OK, let’s put this in context.

As seen yesterday, SirionLabs bagged $85m, and Parley Pro was bought by LexisNexis. Here are some other recent investment deals – and it’s just a selection – which total about half a billion dollars in less than two years:

There seems to be no need to repeat yesterday’s points about the CLM market (see here), but as this site explored today (see here) CLM’s growth matters to the whole legal tech sector:

‘If the clients are more savvy about how their own work is done [after the catalysing effect of implementing a CLM system] and are [afterwards] engaging with the law firms in a more meaningful way about process, data, workflows, efficiency and things like transaction speed and cost, then law firms will have to look even more to legal tech solutions, (as well as improving their own processes and developing new or better talent to help).

Law firms that want to keep their clients happy and worry that they might get fired, which is most but not all of them, will have to increase their investments in how they perform their work. I.e. delivery will become ever more important.

Some of the larger firms are already travelling down this road – but it’s still early days across the market as a whole. Looked at from a distance it seems that we are in the mid-1980s of personal computing when it comes to the impact of legal tech – even now.
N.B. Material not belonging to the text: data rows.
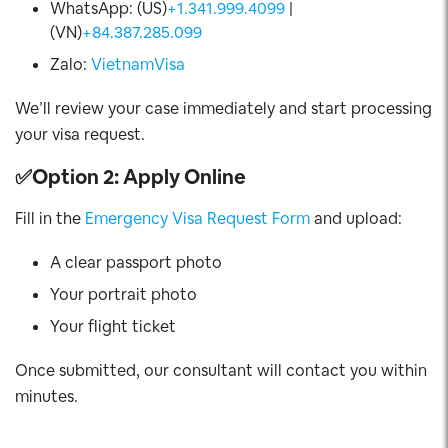
WhatsApp: (US)
+1.341.999.4099
|
(VN)
+84.387.285.099
Zalo:
VietnamVisa
We’ll review your case immediately and start processing
your visa request.
✅
Option 2: Apply Online
Fill in the
Emergency Visa Request Form
and upload:
A clear passport photo
Your portrait photo
Your flight ticket
Once submitted, our consultant will contact you within
minutes.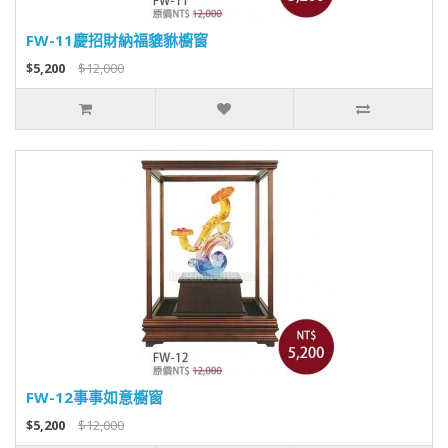
FW-11慶招財納福貔貅櫥窗
$5,200
$12,000
FW-12事事如意櫥窗
$5,200
$12,000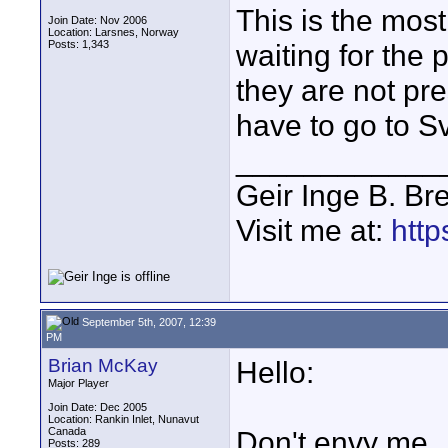
This is the most
Join Date: Nov 2006
Location: Larsnes, Norway
Posts: 1,343
waiting for the p
they are not pr
have to go to S
____________
Geir Inge B. Br
Visit me at:
http
September 5th, 2007, 12:39
PM
Brian McKay
Hello:
Major Player
Join Date: Dec 2005
Location: Rankin Inlet, Nunavut
Canada
Don't envy me...
Posts: 289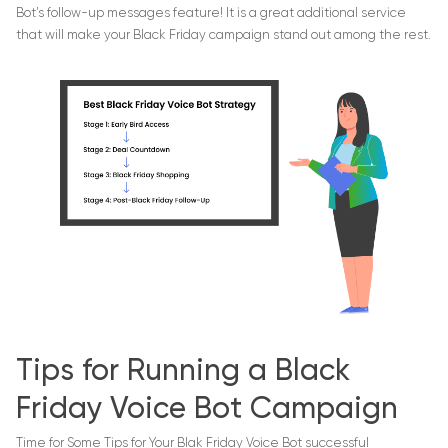
Bot’s follow-up messages feature! It is a great additional service
that will make your Black Friday campaign stand out among the rest.
Tips for Running a Black
Friday Voice Bot Campaign
Time for Some Tips for Your Blak Friday Voice Bot successful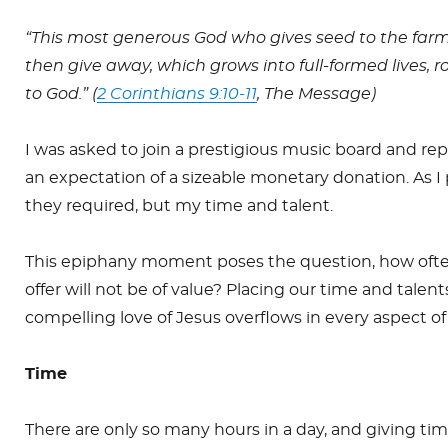
“This most generous God who gives seed to the far
then give away, which grows into full-formed lives, 
to God.” (
2 Corinthians 9:10-11
, The Message)
I was asked to join a prestigious music board and re
an expectation of a sizeable monetary donation. As I 
they required, but my time and talent.
This epiphany moment poses the question, how often
offer will not be of value? Placing our time and tale
compelling love of Jesus overflows in every aspect of 
Time
There are only so many hours in a day, and giving t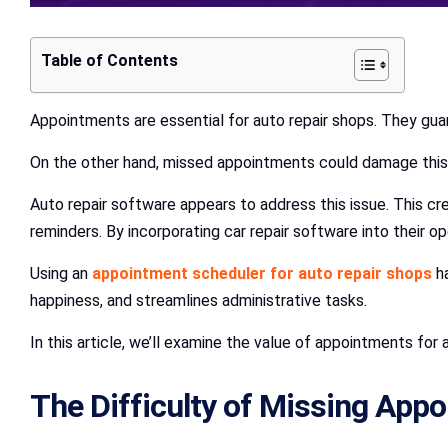
Table of Contents
Appointments are essential for auto repair shops. They gu
On the other hand, missed appointments could damage this p
Auto repair software appears to address this issue. This cr
reminders. By incorporating car repair software into their
Using an
appointment scheduler for auto repair shops
ha
happiness, and streamlines administrative tasks.
In this article, we’ll examine the value of appointments fo
The Difficulty of Missing App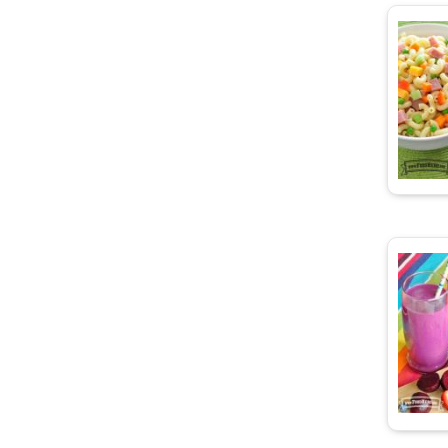
d Carrots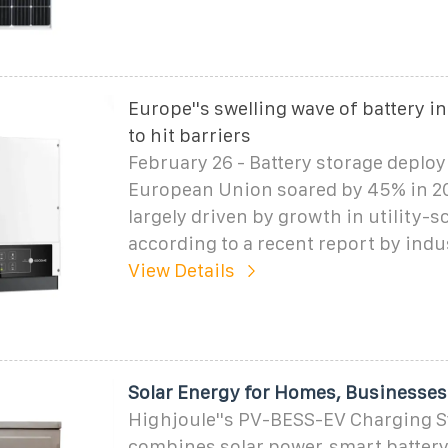
Europe''s swelling wave of battery in
to hit barriers
February 26 - Battery storage deplo
European Union soared by 45% in 20
largely driven by growth in utility-sc
according to a recent report by indu
View Details
Solar Energy for Homes, Businesses
Highjoule''s PV-BESS-EV Charging 
combines solar power, smart battery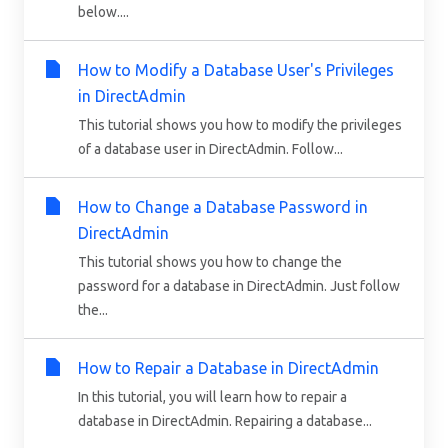
below....
How to Modify a Database User's Privileges
in DirectAdmin
This tutorial shows you how to modify the privileges
of a database user in DirectAdmin. Follow...
How to Change a Database Password in
DirectAdmin
This tutorial shows you how to change the
password for a database in DirectAdmin. Just follow
the...
How to Repair a Database in DirectAdmin
In this tutorial, you will learn how to repair a
database in DirectAdmin. Repairing a database...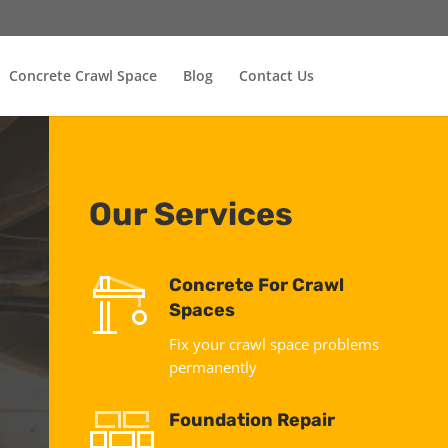
Concrete Crawl Space
Blog
Contact Us
Our Services
Concrete For Crawl
Spaces
Fix your crawl space problems
permanently
Foundation Repair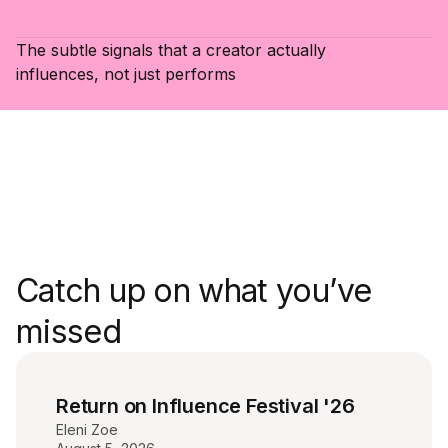
The subtle signals that a creator actually
influences, not just performs
Catch up on what you’ve
missed
Return on Influence Festival '26
Eleni Zoe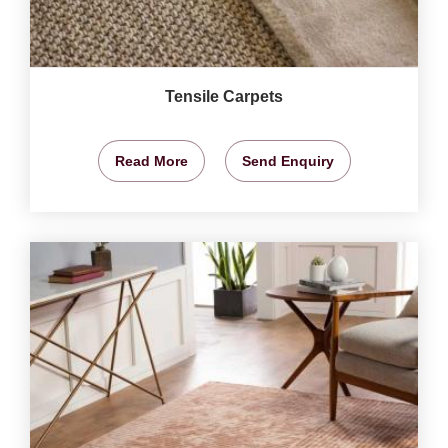
Tensile Carpets
Read More
Send Enquiry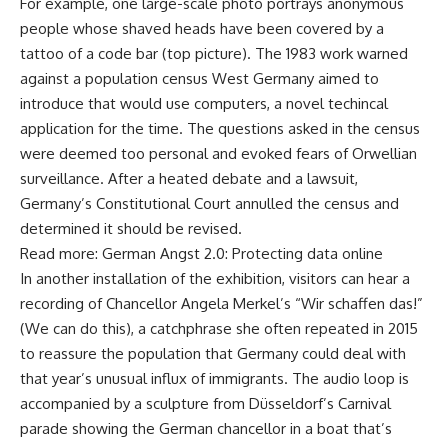
For example, one large-scale photo portrays anonymous
people whose shaved heads have been covered by a
tattoo of a code bar (top picture). The 1983 work warned
against a population census West Germany aimed to
introduce that would use computers, a novel techincal
application for the time. The questions asked in the census
were deemed too personal and evoked fears of Orwellian
surveillance. After a heated debate and a lawsuit,
Germany’s Constitutional Court annulled the census and
determined it should be revised.
Read more: German Angst 2.0: Protecting data online
In another installation of the exhibition, visitors can hear a
recording of Chancellor Angela Merkel’s “Wir schaffen das!”
(We can do this), a catchphrase she often repeated in 2015
to reassure the population that Germany could deal with
that year’s unusual influx of immigrants. The audio loop is
accompanied by a sculpture from Düsseldorf’s Carnival
parade showing the German chancellor in a boat that’s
And for Artificial Lawyer that is an exciting prospect, i.e. even after all this time, and when the first legal tech company started in the 1950s, we are just beginning the journey of real change.

And, last point: perhaps the reason sector-wide change has been so slow is because the most important person in the room – the client – has rarely been part of the discussion, or at least not in a way where they are as knowledgeable as perhaps they’d like to be when it comes to really improving legal services delivery. No wonder market evolution is super-incremental when those who hold all the money and all the power (i.e. the clients) are not – and perhaps could not be in the past – really engaged with the subject in hand.

But, that is changing and CLM is playing a key role in this. So too legal ops and other legal tech providers to the inhouse world, as well as other enterprise software companies that have an impact on the corporate legal teams.

So, for these reasons, and even if you are not involved in these kinds of products, we should cheer CLM companies on and wish them every success, as their success will be a benefit to the market as a whole.’

There you go and congrats to Jerry, Memme and all the team at Evisort.